(Records shown)
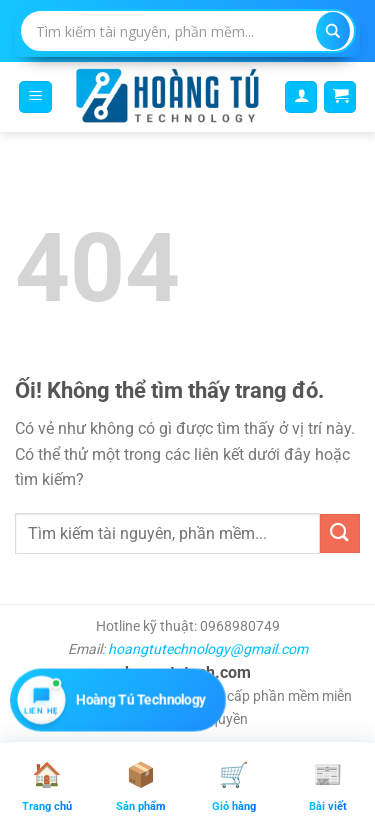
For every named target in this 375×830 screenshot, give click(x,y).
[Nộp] (340, 533)
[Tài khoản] (301, 97)
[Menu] (35, 97)
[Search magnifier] (333, 31)
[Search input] (176, 31)
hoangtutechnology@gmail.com (208, 649)
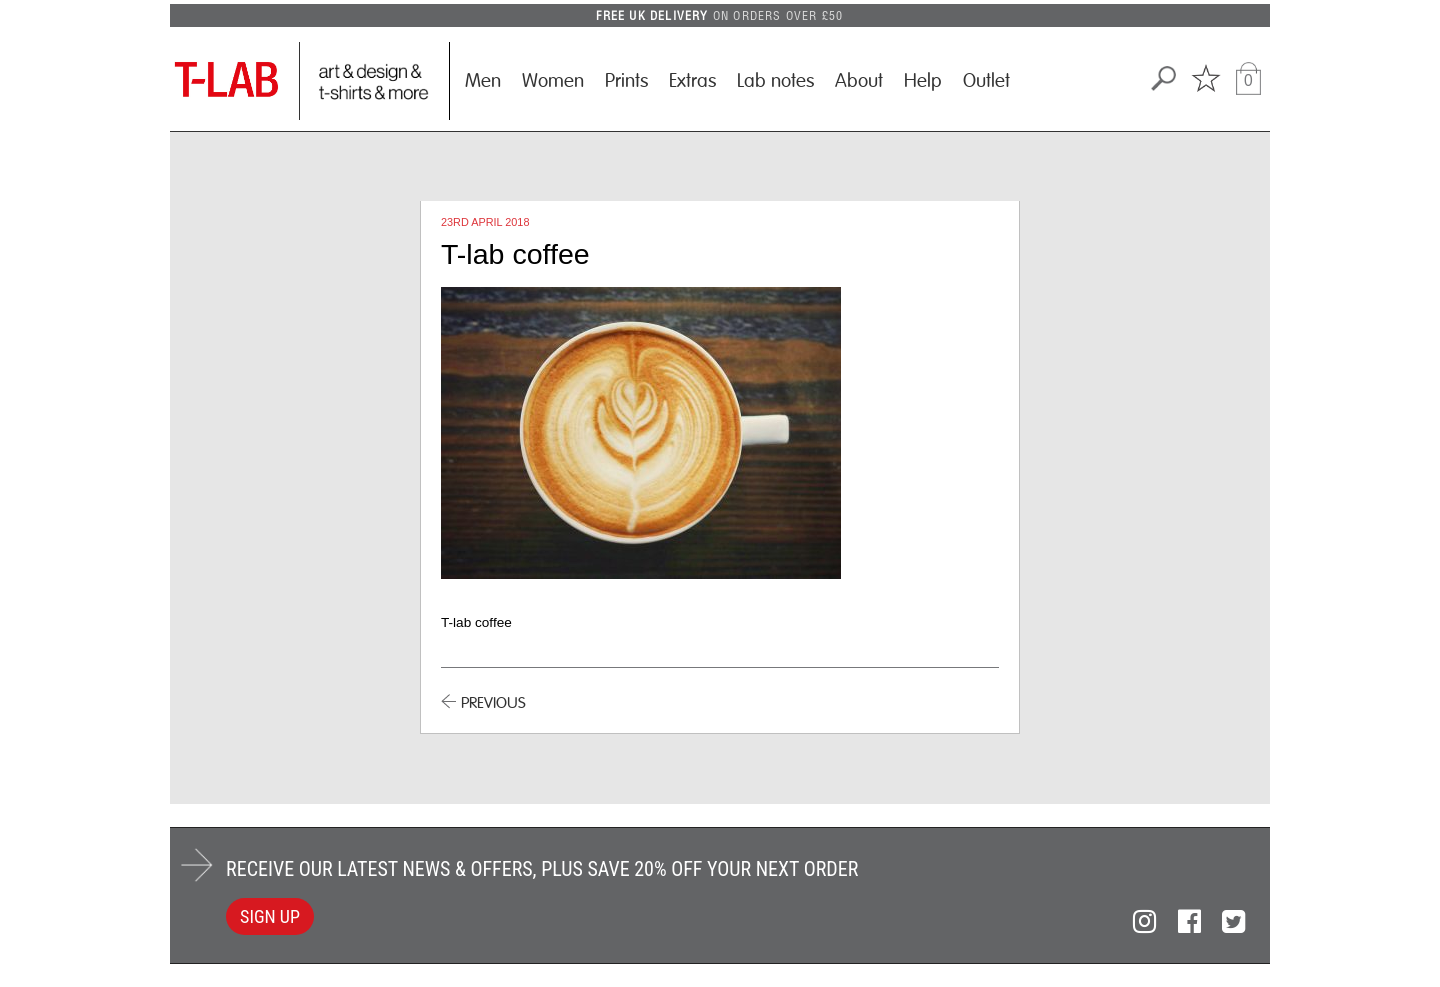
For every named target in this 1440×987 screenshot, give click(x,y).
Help (923, 81)
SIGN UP (270, 916)
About (859, 81)
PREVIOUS (493, 703)
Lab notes (775, 81)
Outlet (986, 81)
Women (553, 81)
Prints (626, 81)
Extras (692, 81)
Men (483, 81)
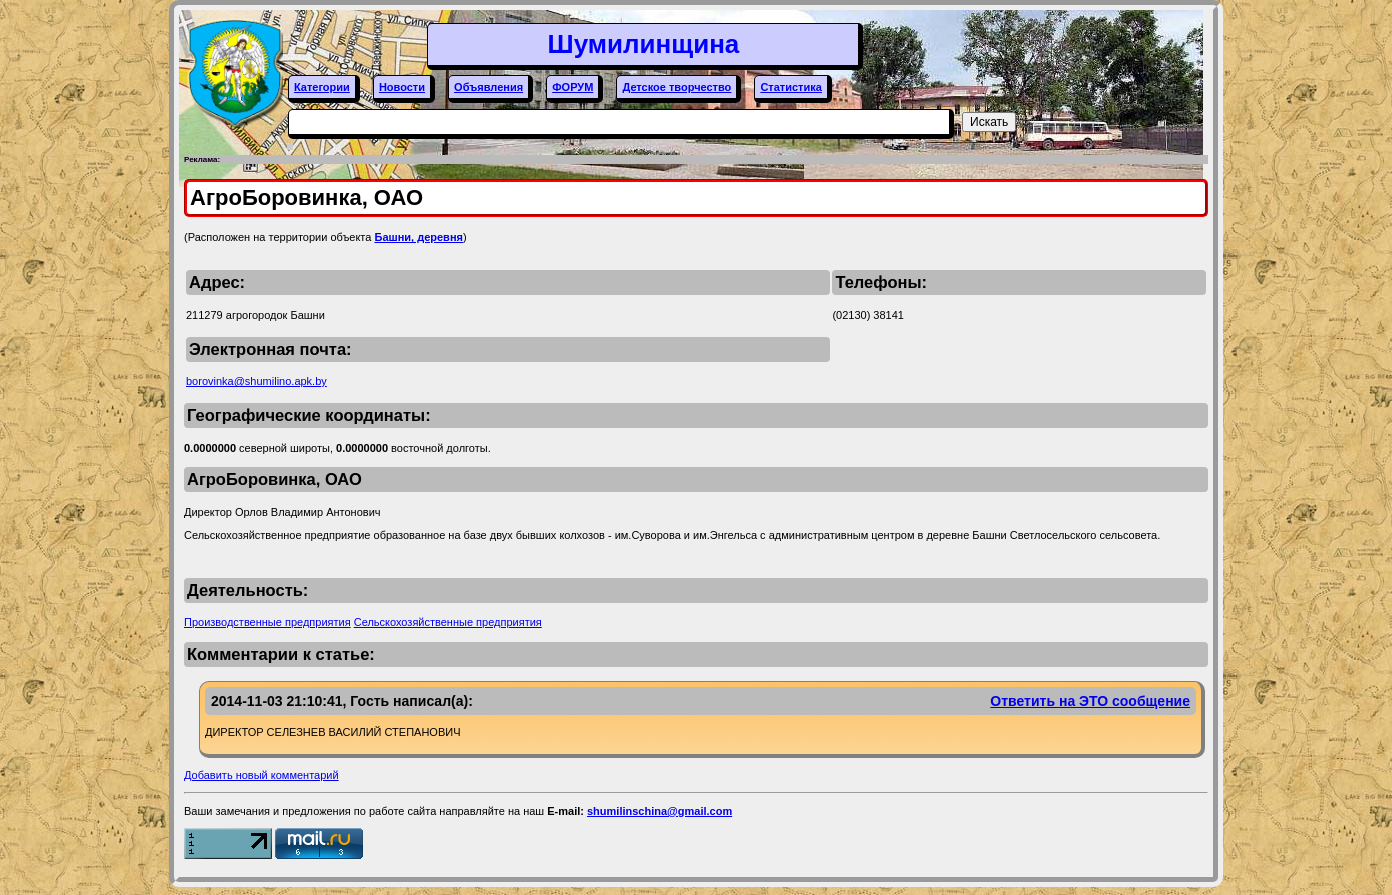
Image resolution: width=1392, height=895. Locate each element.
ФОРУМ (572, 87)
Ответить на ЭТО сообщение (1090, 701)
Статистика (791, 87)
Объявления (488, 87)
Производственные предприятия (267, 622)
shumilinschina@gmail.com (659, 811)
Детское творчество (676, 87)
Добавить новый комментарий (261, 775)
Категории (322, 87)
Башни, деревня (418, 237)
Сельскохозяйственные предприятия (448, 622)
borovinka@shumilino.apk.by (256, 381)
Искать (989, 122)
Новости (402, 87)
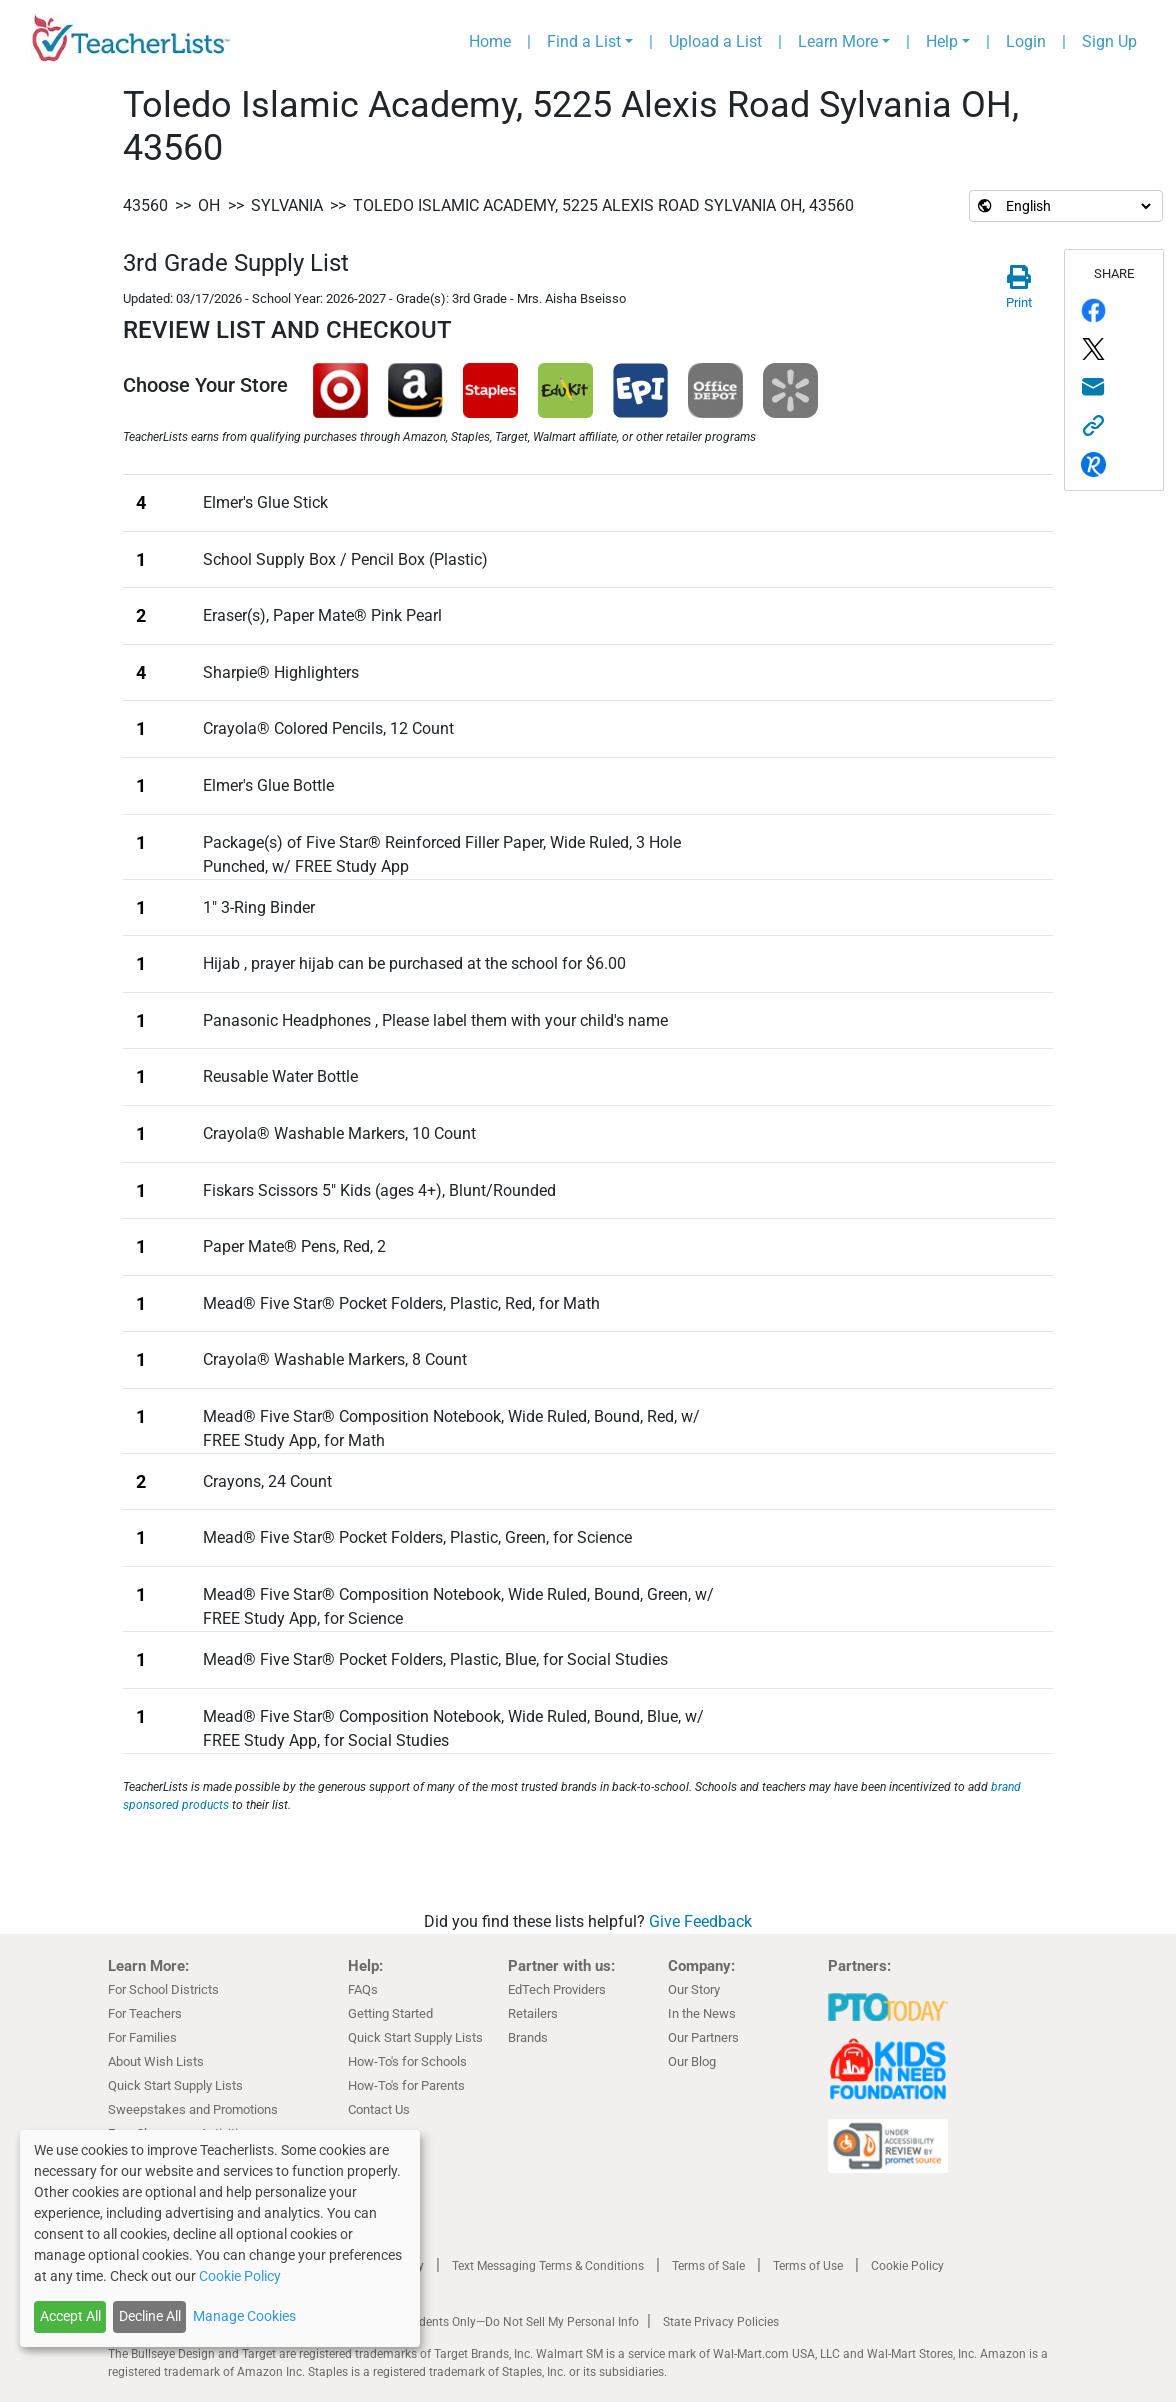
(End Records shown)
• **Work instructions**
Tally the lines in the entries above that hold the word "screenshot". Reply with nothing but that count.

• **The answer**
2